In a prospective, multi-center European trial, early LT for steroid non-responders afforded a marked survival benefit when compared with historical matched controls (6-month survival of 77% versus 23%, respectively; P <0.001) [96]. Importantly, these transplants accounted for only 2.9% of all transplants performed at participating centers over the same period, thus allaying concerns regarding reduced donor availability for other liver diseases. Since this report, a number of single-center studies have reported similar survival benefit [97, 98]. In particular, a recent US series of 147 LT recipients across 12 centers demonstrated a 3-year survival of 84%, and survival was 100% in patients who maintained sobriety after LT [99]. Outcome modeling using data from the two seminal trials showed that early transplantation improves survival when compared with the 6-month probation—regardless of estimated post-transplant alcohol recidivism—and the highest survival advantage was among patients with a Lille score of 0.5 to 0.82 and a MELD score of at least 32 [100].

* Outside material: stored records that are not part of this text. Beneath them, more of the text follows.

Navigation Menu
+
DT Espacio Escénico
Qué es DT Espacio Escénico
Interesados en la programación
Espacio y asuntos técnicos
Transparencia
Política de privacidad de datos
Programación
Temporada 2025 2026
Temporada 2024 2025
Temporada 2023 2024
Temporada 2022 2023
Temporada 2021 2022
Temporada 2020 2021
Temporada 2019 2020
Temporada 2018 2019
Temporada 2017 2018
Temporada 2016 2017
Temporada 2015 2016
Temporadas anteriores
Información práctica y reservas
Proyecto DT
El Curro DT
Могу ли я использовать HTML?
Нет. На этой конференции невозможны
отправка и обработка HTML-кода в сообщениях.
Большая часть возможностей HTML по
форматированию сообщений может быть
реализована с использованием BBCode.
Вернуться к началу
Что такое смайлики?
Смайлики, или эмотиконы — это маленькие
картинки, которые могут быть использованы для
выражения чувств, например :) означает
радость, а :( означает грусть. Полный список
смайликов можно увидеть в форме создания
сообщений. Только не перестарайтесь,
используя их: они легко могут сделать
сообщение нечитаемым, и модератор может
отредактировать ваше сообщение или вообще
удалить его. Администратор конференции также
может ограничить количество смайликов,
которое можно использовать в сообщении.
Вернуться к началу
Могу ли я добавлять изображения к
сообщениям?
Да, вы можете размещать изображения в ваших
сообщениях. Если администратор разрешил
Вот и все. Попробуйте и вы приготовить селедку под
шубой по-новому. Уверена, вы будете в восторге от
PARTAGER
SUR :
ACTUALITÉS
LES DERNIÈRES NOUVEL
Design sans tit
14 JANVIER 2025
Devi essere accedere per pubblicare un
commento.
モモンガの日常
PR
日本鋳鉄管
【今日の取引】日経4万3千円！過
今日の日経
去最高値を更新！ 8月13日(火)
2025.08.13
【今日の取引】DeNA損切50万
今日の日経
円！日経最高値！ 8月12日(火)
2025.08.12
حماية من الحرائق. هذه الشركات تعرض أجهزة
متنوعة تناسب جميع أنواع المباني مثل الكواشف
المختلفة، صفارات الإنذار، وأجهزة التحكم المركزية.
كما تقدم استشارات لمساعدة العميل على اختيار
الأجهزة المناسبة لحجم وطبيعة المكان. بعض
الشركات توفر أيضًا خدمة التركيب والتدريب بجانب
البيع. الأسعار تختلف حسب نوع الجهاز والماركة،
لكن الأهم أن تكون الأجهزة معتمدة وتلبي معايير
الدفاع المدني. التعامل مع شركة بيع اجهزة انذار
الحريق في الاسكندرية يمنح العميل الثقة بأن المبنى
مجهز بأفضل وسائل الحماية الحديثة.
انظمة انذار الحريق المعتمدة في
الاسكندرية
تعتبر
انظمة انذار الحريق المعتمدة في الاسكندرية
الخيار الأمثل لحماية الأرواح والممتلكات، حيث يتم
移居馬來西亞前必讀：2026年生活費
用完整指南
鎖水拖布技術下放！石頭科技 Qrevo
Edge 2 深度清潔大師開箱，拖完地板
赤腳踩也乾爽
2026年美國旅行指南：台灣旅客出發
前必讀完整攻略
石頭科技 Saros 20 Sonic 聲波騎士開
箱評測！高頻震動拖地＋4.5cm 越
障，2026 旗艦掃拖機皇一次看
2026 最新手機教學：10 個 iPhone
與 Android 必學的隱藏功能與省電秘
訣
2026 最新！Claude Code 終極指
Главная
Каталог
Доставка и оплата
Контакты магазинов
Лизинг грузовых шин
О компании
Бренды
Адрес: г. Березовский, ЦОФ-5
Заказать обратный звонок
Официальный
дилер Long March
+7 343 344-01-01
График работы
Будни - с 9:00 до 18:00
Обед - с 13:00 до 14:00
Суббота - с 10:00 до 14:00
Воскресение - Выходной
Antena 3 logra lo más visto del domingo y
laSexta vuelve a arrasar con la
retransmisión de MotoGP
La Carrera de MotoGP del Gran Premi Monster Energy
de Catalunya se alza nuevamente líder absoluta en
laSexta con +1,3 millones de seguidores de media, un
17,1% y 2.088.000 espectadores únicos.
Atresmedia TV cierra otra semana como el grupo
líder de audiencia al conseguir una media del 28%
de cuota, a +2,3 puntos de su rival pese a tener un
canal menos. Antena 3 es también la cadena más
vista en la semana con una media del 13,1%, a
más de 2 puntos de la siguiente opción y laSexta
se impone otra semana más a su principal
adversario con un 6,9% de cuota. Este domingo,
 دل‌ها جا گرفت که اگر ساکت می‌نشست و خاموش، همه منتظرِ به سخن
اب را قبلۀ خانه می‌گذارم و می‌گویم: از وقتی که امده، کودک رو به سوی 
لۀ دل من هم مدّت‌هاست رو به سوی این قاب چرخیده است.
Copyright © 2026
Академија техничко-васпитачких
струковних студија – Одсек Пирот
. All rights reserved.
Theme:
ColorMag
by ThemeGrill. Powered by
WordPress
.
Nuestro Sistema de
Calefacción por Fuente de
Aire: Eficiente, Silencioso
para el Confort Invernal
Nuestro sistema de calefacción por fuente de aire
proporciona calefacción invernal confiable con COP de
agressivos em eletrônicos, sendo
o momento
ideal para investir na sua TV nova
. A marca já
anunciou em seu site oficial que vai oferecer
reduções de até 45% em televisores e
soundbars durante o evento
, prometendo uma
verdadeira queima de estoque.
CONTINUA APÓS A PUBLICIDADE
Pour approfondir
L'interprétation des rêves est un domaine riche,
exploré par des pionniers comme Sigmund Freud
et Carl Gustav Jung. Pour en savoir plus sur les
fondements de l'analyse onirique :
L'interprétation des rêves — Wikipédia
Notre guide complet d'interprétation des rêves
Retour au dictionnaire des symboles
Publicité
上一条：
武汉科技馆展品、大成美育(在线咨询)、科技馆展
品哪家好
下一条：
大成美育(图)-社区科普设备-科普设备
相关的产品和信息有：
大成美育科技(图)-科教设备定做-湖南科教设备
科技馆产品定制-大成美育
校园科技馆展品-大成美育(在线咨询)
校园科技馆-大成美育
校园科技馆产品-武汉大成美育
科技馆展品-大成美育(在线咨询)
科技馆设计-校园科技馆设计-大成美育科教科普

Reported psychosocial selection criteria across transplant centers are variable but appear to adhere to the following principles: (1) adequate psychosocial support, (2) a first episode of hepatic decompensation related to alcohol use, (3) absence of other substance use disorders, (4) absence of untreated psychiatric disease, and (5) acknowledgment of an AUD and willingness to participate in alcohol rehabilitation to maintain abstinence after LT. More recently, a model for alcohol relapse after LT identified prior alcohol-related legal issues and multiple failed alcohol rehabilitation attempts as additional risk factors [99, 101]. Future studies are needed to optimize uniform selection criteria to (1) maximize long-term abstinence in LT recipients with severe AH and (2) ensure equity and fairness in the care of patients with severe AH.

Conclusions

AH is a life-threatening form of acute-on-chronic liver failure in patients with chronic heavy alcohol use. Given temporal trends in alcohol consumption patterns worldwide, the incidence of AH, especially in young adults, is expected to rise in the next decade. Despite high rates of short-term mortality in severe AH, the treatment of AH and accompanying AUD has remained largely unchanged since the 1970s. A marked increase in the number of diagnostic and therapeutic trials in the last decade, however, reflects a growing interest in this devastating disease. LT is a life-saving therapeutic option for AH and is to be encouraged particularly in patients with a favorable profile and low risk for alcohol recidivism. Future studies should aim to improve post-transplant addiction support in order to maximize transplant benefits.